Qualico Communities Blog

What You Need to Know About Buying a Home Alone

Written by Kirsten Warwick | January 26, 2018

Whether it's a conscious choice to live without a partner or simply a desire to protect one's financial commitments, many home buyers these days are considering buying a home on their own

Fifty years ago, most homes were bought by couples right after they got married. But in these modern times, there's a growing segment of Canadian society following a different path, buying their own homes without the need of a co-signor or two incomes. 

The good news is, banks and other lenders have responded to this growing segment of the market, making it very feasible for individuals to obtain a mortgage and buy a home without involving anyone else.

In other words, it's definitely possible to buy a house with a single income.

The Down Payment

Canadian law requires a minimum down payment of 5% of the purchase price. For down payments less than 20% of the purchase price, purchasing mortgage insurance is mandatory. 

But for prospective budgeting for a mortgage financed by a single income, it's generally a good idea to protect yourself with more savings. By committing to buying a house only when you can save for a down payment that's 25% of the purchase price, you'll both ensure you won't have to buy mortgage insurance as well as give yourself enough leeway towards making your future payments.

Keep in mind, you'll also be committing to taxes, home insurance, utilities, maintenance of your new home, and other costs of buying a new home. Canadian law requires that your total commitment towards housing costs (including your mortgage payment) not exceed 39% of your income. For added protection, experts recommend you commit to a total monthly housing cost of 25% of your income or less.

You can use online mortgage payment calculators to get an idea of how much you can afford to borrow as well as estimate your monthly payments. A very general rule of thumb is to never buy a home that costs more than two and a half times your yearly income.

Credit Score

The single most important factor that will determine whether you can qualify for an affordable mortgage is your credit score. 

In Canada, there are two credit reporting agencies, Equifax (Canada) and TransUnion (Canada).
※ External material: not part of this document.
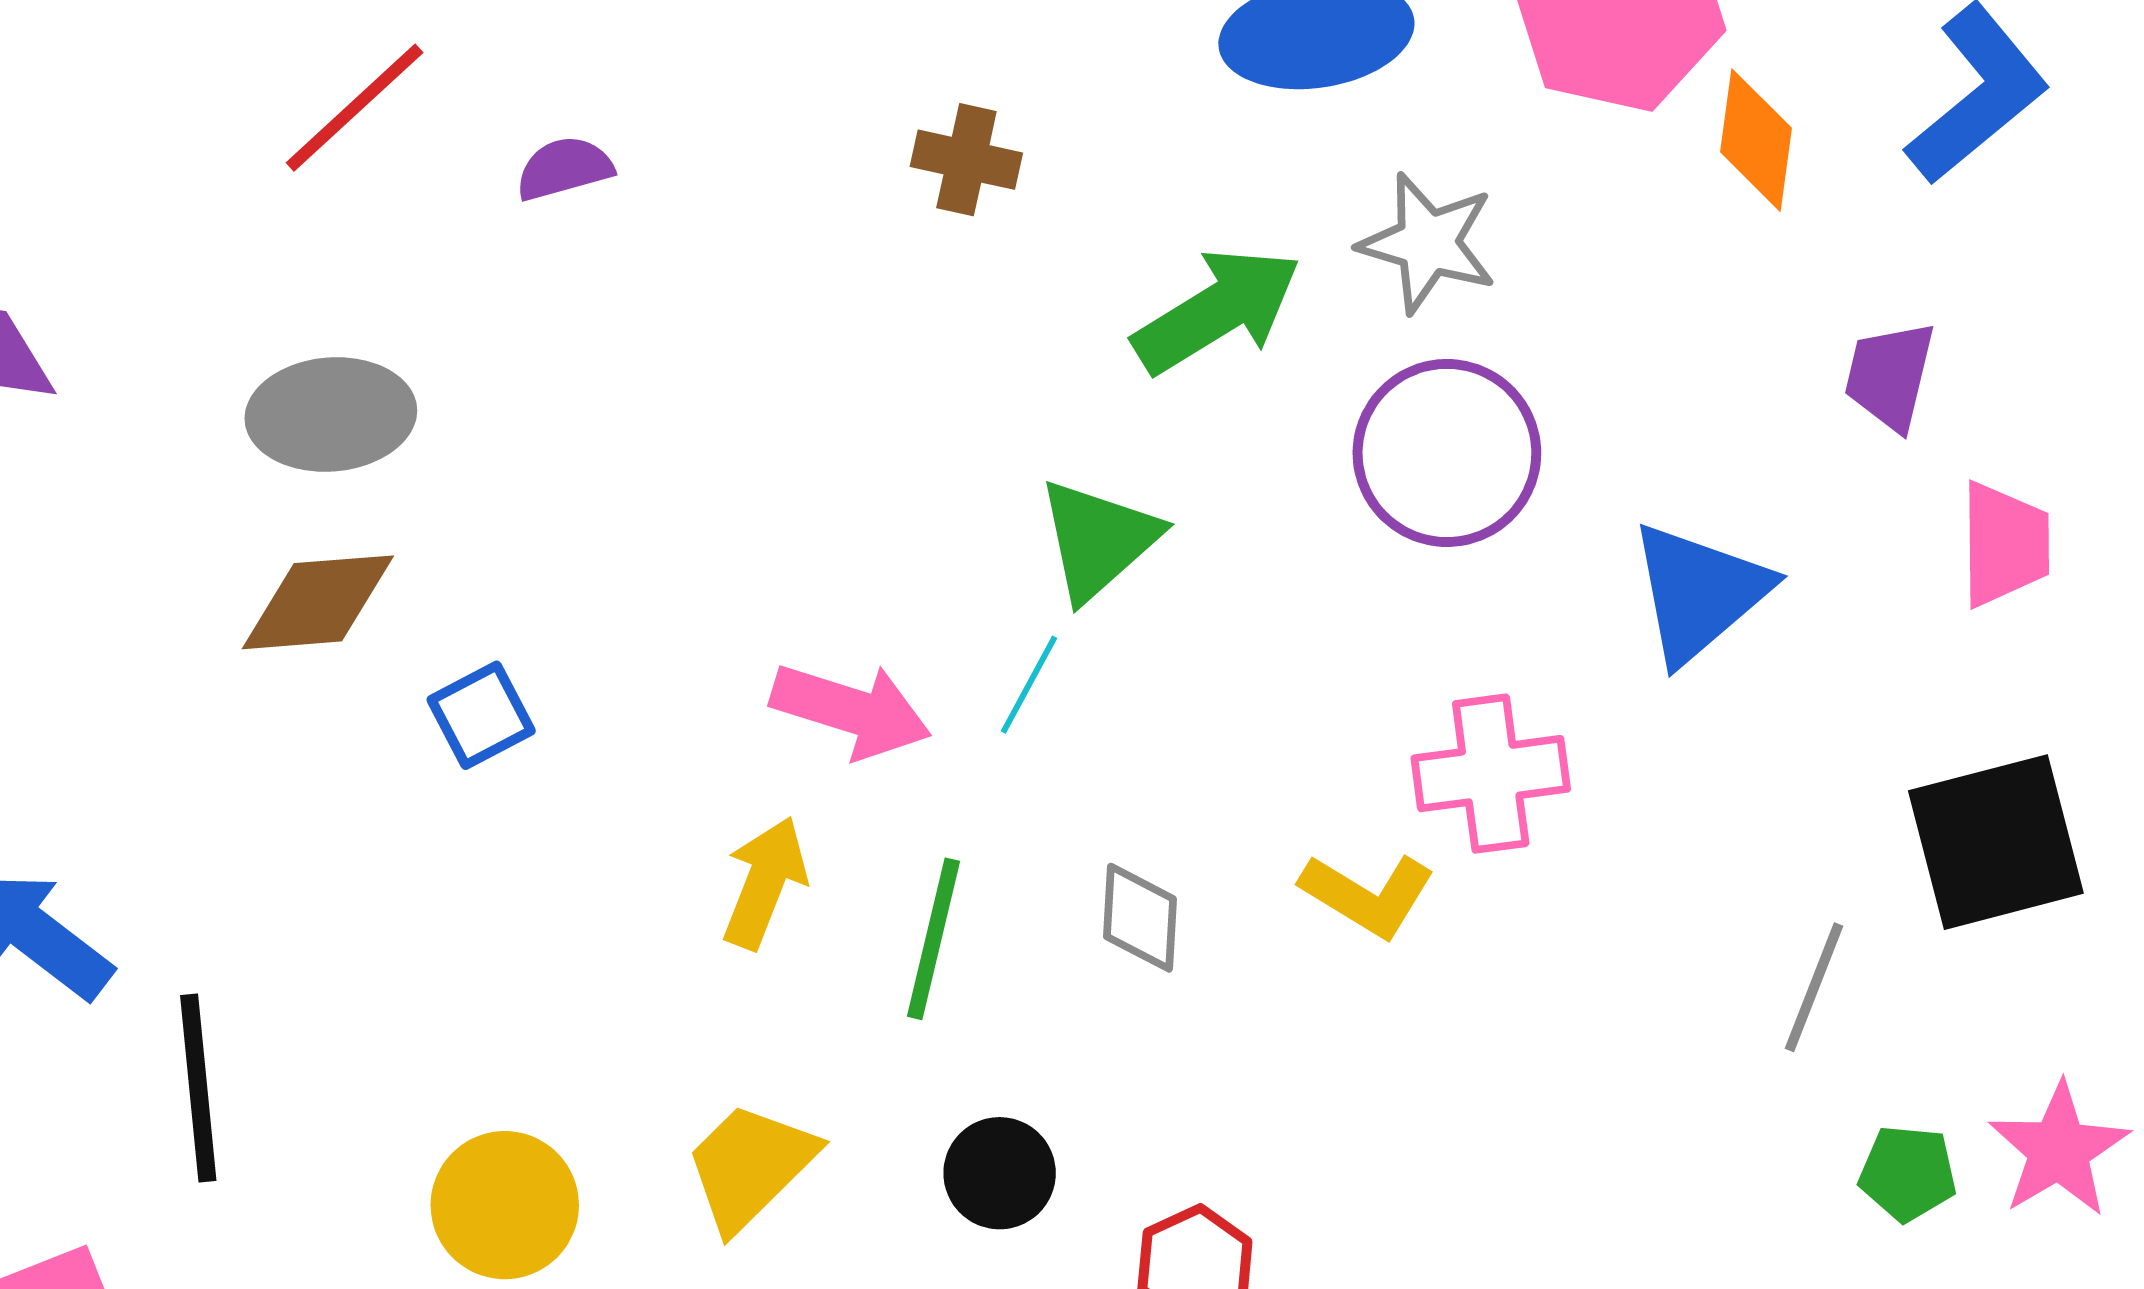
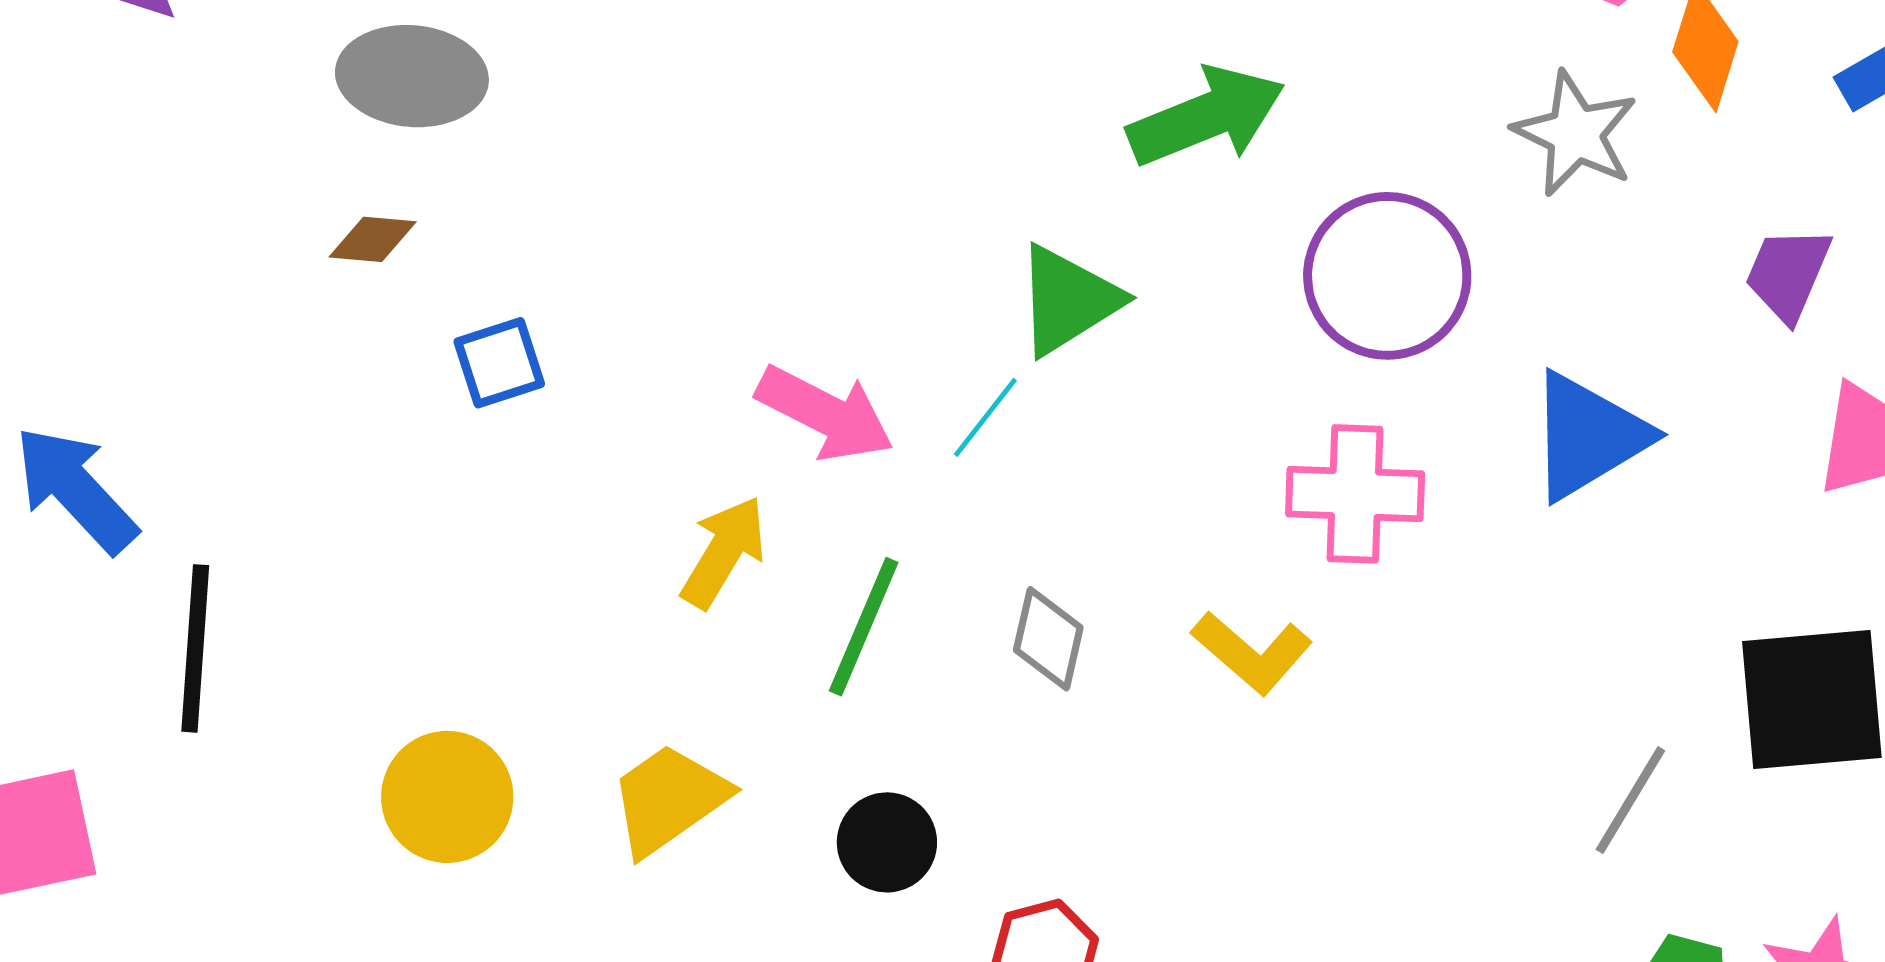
gray star: (1428, 243) -> (1575, 134), moved
brown diamond: (318, 602) -> (373, 239), size x0.6
pink cross: (1491, 774) -> (1355, 494), moved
By law, both of these agencies are required to provide you with a yearly copy of your credit report for free. It takes a few weeks for your free report to be sent to you through the mail, but both TransUnion and Equifax also offer instant credit reports online for a small fee.

Remember, your credit report is NOT your credit score. Your credit report is a history of all of your financial activities. It is essential you review your credit report to make sure it's accurate. An error or incomplete piece of information can negatively damage your credit. 

It is your credit score that matters to lenders, though. This three-digit number from 300-900 is a "snapshot" of what's on your credit report. If you want to see your credit score, you'll have to pay the credit rating agencies. 

Note: The higher your credit score, the better.

Income

Besides your credit score, the other key factor banks will look at when determining your eligibility for a mortgage is your income.

If you're a regular salaried employee, you'll just need to provide a standard tax statement or pay cheque. But if you're a freelancer, work multiple jobs, work a seasonal job, or have a variable income, you'll need to provide a variety of documents to establish your income over the previous two to three years.

Income can also come in the form of rents you collect, money from a business you own, gifts from family members or friends, dividends, bond payments, odd jobs and more. Keep in mind, you'll need to provide documentation on all of these income sources.

Note: If your income comes from a source outside of Canada, it'll need to be deposited into a Canadian bank account for at least 30 days for it to be eligible for consideration by a mortgage lender.

Take Advantage of Special Programs

If you're buying your first home, there are some special schemes that can help save you money. For instance, the national government offers three programs:

In addition, the provincial government of Alberta has several initiatives to help people buy homes.

  • The PEAK program helps middle-income individuals buy a home.
  • Income support for qualifying individuals that can help you save money towards your down payment.
  • The HOME program can provide up to $3,000 for down payment and closing costs.

Even though buying a home on a single income provides some unique challenges, it's definitely possible to buy a home on your own. Because you're going to be solely responsible for making your regular payments, make sure you don't commit to a loan too large for you to continue to be able to afford down the road. 

Take your time, speak to several lenders, and don't sign until you're confident you've found the right mortgage for your needs and budget.